简体   繁体   English

Web 用Python BS刮

[英]Web Scraping with Python BS

Trying to scrape some weather data off of Weather Underground.试图从 Weather Underground 中抓取一些天气数据。 I haven't had any difficulty getting the data of interest until I came to getting the day/date, hi/lo temps, and forecast (ie. "Partly Cloudy").在获取日期/日期、高/低温度和预报(即“部分多云”)之前,我没有遇到任何困难获取感兴趣的数据。 Each is in a div without a class.每个都在一个没有 class 的 div 中。 The parent, of each, is a div with a class="obs-date" (see image below)每个的父级是一个带有 class="obs-date" 的 div(见下图)
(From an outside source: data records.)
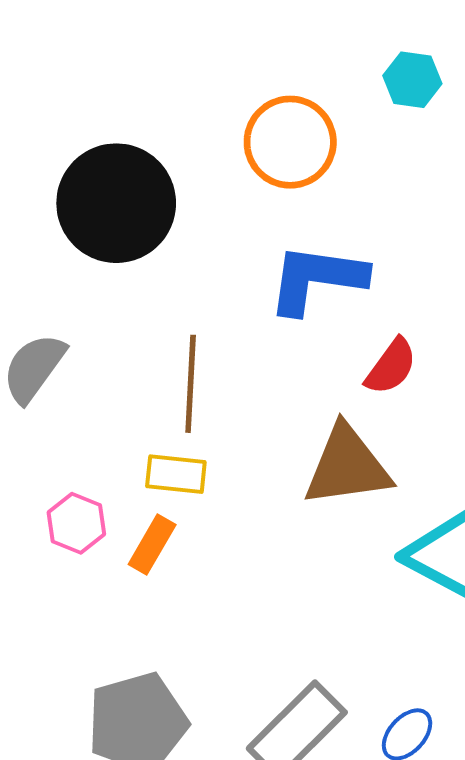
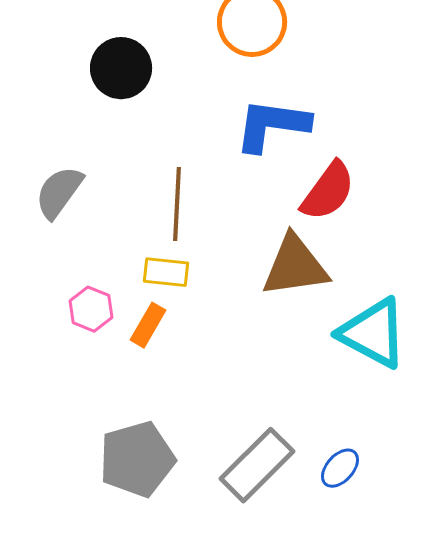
black circle: (116, 203) -> (121, 68), size x0.7
red semicircle: (391, 367) -> (328, 191), size x1.4

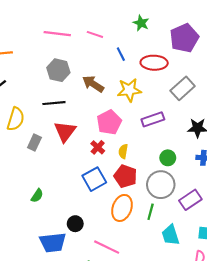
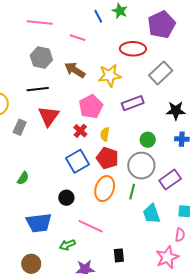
pink line: (95, 34) -> (77, 38), moved
blue line: (121, 54) -> (98, 16), moved
black circle: (75, 224) -> (66, 198), moved

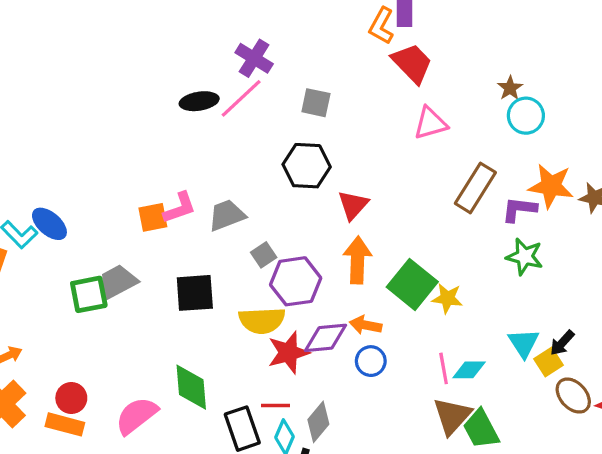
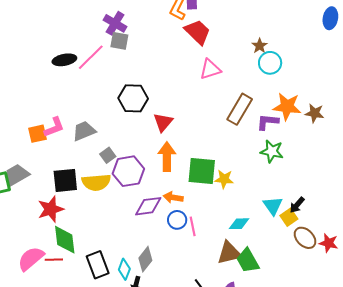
purple cross: (254, 58) -> (115, 23), moved
gray square: (316, 103) -> (119, 41), moved
green square: (412, 284) -> (202, 171), turned -32
yellow semicircle: (262, 320) -> (96, 182), moved
red star: (288, 353) -> (51, 209), moved
pink line: (444, 368) -> (193, 226), moved
red line: (276, 405) -> (54, 260), moved
brown triangle: (452, 416) -> (229, 253), turned 36

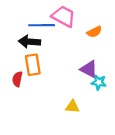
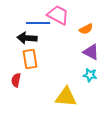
purple triangle: (89, 69) -> (91, 52), moved
red semicircle: (17, 79) -> (16, 80), moved
yellow triangle: (72, 107) -> (66, 97), size x1.6

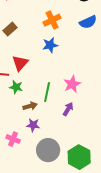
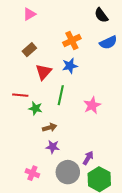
red triangle: (20, 63) -> (44, 72), moved
green line: (47, 92) -> (61, 95), moved
purple arrow: (68, 109) -> (88, 158), moved
pink cross: (13, 139) -> (32, 173), moved

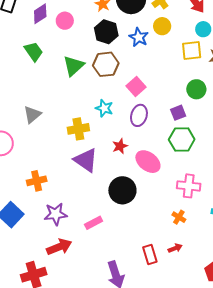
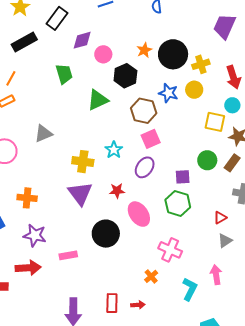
black hexagon: (106, 32) -> (125, 76), moved
blue star: (139, 37) -> (168, 93), turned -30
brown hexagon: (106, 64) -> (144, 111), moved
[WxUn HTML image][1] [WxUn HTML 图像][1]

Attempted code below with other options commented out.下面尝试的代码带有注释掉的其他选项。 Each returns an empty list.每个返回一个空列表。

def get_wx(city, state):
    city=city.lower()
    state=state.lower()
    
    # get current conditions; 'weather' in url
    current_dict = get_current(city, state)

    # get forecast; 'forecast' in url
    f_url = f'https://www.wunderground.com/forecast/us/{state}/{city}'
    f_response = req.get(f_url)
    f_soup = BeautifulSoup(f_response.text, 'html.parser')
    cast_dates = f_soup.find_all('div', class_="obs-date")
    # cast_dates = f_soup.find_all('div', attrs={"class":"obs-date"})
    # cast_dates = f_soup.select('div.obs-date')
    print(cast_dates)
    
get_wx("Portland", "ME")

Any help with what I'm missing is appreciated.对我所缺少的任何帮助表示赞赏。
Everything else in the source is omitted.